_Prompt_:
Copy out the full listing below as it stands, with its pictures left behind.
————————
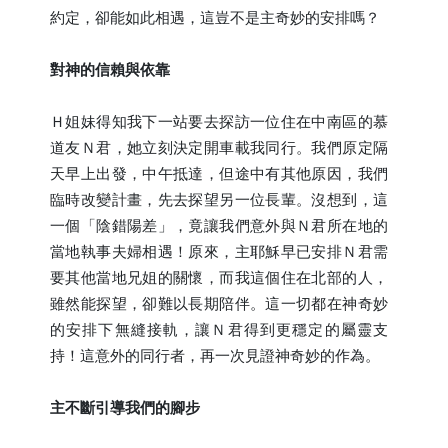
約定，卻能如此相遇，這豈不是主奇妙的安排嗎？
對神的信賴與依靠
Ｈ姐妹得知我下一站要去探訪一位住在中南區的慕
道友Ｎ君，她立刻決定開車載我同行。我們原定隔
天早上出發，中午抵達，但途中有其他原因，我們
臨時改變計畫，先去探望另一位長輩。沒想到，這
一個「陰錯陽差」，竟讓我們意外與Ｎ君所在地的
當地執事夫婦相遇！原來，主耶穌早已安排Ｎ君需
要其他當地兄姐的關懷，而我這個住在北部的人，
雖然能探望，卻難以長期陪伴。這一切都在神奇妙
的安排下無縫接軌，讓Ｎ君得到更穩定的屬靈支
持！這意外的同行者，再一次見證神奇妙的作為。
主不斷引導我們的腳步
————————
_Answer to this exercise_:
約定，卻能如此相遇，這豈不是主奇妙的安排嗎？
對神的信賴與依靠
Ｈ姐妹得知我下一站要去探訪一位住在中南區的慕
道友Ｎ君，她立刻決定開車載我同行。我們原定隔
天早上出發，中午抵達，但途中有其他原因，我們
臨時改變計畫，先去探望另一位長輩。沒想到，這
一個「陰錯陽差」，竟讓我們意外與Ｎ君所在地的
當地執事夫婦相遇！原來，主耶穌早已安排Ｎ君需
要其他當地兄姐的關懷，而我這個住在北部的人，
雖然能探望，卻難以長期陪伴。這一切都在神奇妙
的安排下無縫接軌，讓Ｎ君得到更穩定的屬靈支
持！這意外的同行者，再一次見證神奇妙的作為。
主不斷引導我們的腳步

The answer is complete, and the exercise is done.